*Supplied material:*

==================================================

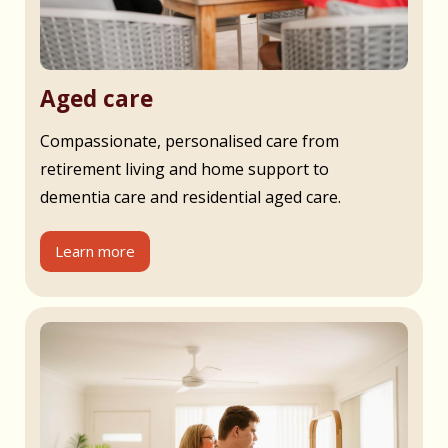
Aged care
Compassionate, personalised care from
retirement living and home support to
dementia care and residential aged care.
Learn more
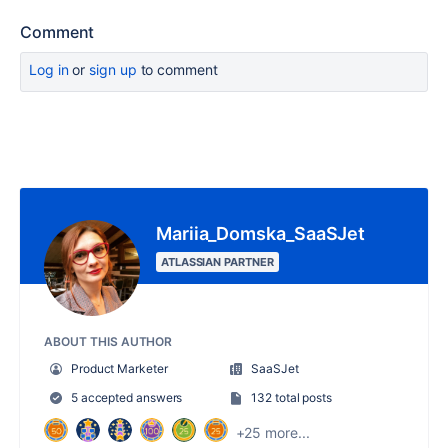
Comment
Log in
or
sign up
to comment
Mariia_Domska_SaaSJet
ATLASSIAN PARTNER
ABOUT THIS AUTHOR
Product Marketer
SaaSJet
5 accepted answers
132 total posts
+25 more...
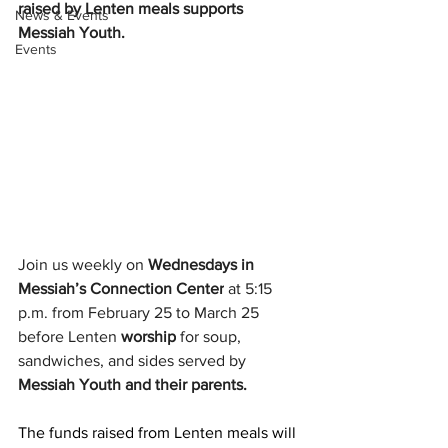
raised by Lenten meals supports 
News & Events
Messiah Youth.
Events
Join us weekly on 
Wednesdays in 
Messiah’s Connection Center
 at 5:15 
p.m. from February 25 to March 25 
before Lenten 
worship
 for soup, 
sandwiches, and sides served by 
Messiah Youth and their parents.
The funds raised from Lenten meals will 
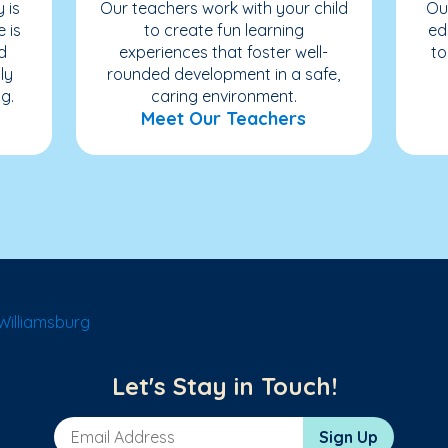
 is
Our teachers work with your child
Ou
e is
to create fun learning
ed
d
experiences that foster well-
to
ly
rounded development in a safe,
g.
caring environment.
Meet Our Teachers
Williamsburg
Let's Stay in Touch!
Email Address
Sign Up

==================================================

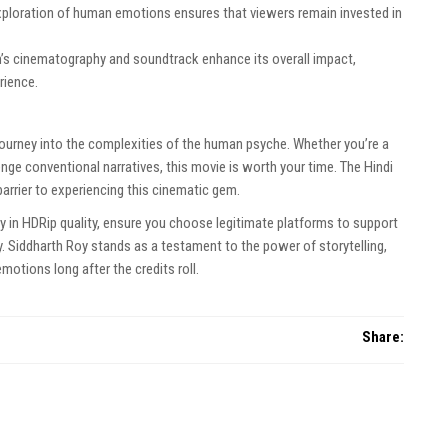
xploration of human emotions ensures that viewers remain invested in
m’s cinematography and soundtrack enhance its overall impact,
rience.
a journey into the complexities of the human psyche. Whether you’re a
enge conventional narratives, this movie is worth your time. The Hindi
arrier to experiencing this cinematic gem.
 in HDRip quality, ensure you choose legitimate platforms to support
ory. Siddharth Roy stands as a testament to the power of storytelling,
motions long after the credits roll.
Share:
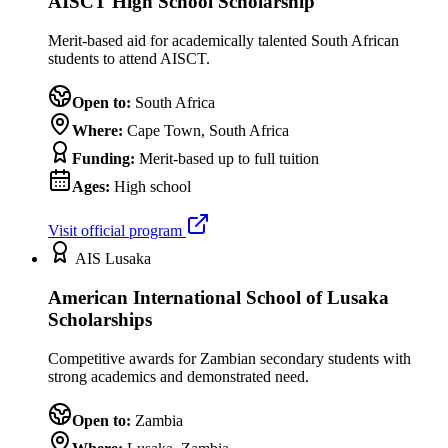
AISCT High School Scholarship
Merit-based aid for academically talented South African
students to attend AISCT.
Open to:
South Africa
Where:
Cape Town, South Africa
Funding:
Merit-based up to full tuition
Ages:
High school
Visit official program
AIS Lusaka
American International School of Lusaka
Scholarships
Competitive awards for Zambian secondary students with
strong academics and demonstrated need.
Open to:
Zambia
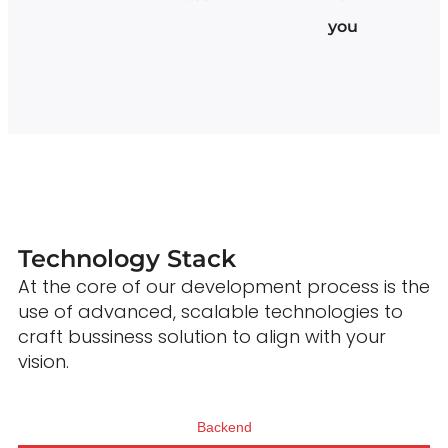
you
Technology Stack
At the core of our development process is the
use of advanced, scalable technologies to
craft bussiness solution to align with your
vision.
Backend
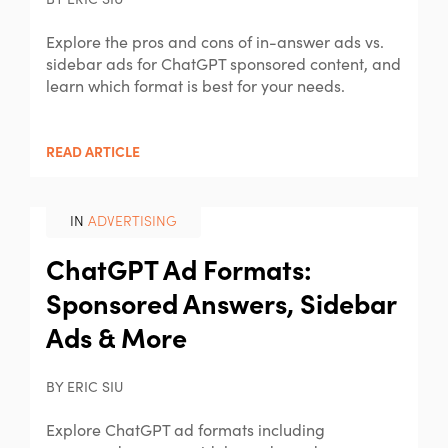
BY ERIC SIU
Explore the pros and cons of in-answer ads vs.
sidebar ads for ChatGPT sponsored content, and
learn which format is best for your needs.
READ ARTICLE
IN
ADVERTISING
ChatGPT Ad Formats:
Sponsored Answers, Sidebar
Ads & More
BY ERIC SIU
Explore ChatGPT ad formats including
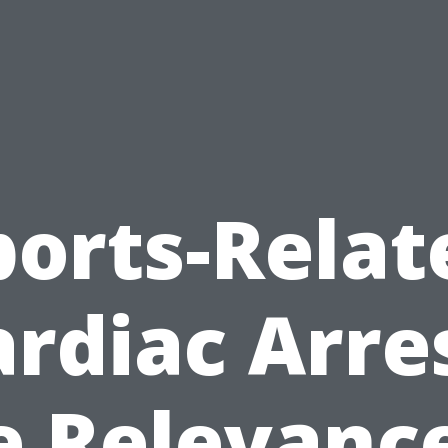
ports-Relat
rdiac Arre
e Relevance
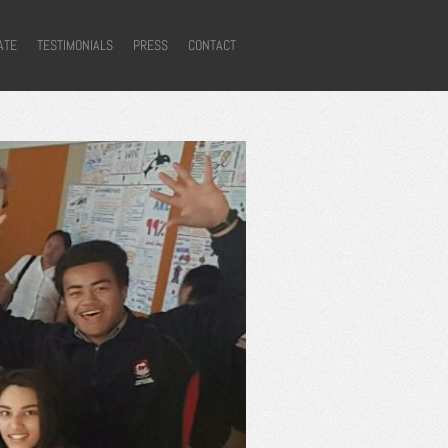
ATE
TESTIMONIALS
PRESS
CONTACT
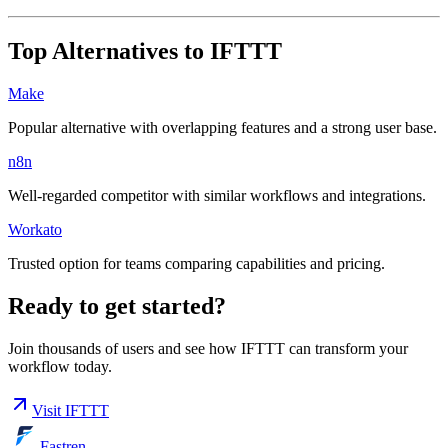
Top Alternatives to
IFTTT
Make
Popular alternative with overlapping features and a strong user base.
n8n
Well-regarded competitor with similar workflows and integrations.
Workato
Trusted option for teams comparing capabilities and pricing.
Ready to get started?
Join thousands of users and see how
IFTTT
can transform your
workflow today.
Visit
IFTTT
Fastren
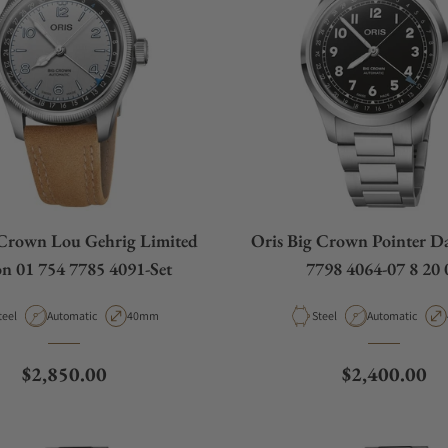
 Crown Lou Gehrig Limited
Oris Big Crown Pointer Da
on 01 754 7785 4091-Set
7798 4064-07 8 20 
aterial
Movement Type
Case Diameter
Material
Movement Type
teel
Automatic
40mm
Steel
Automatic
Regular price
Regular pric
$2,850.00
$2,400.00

==================================================

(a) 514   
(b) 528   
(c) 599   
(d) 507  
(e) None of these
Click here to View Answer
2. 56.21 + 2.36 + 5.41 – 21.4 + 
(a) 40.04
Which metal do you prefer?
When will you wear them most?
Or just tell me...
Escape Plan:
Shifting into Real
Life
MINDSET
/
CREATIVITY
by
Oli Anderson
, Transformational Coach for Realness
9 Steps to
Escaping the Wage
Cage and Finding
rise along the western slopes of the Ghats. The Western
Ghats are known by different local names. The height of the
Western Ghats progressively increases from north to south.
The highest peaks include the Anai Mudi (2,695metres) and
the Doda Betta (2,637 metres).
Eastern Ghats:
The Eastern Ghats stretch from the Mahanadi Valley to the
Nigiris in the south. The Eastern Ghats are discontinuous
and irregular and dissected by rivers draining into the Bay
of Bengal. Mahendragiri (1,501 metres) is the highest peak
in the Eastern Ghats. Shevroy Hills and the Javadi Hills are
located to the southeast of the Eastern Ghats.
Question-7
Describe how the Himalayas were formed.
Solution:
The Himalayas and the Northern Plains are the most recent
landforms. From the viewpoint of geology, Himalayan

==================================================

*What you need to do:* Report how many lines in the listing above include the word "with". Give nothing but the number.

*Output of the task:* 5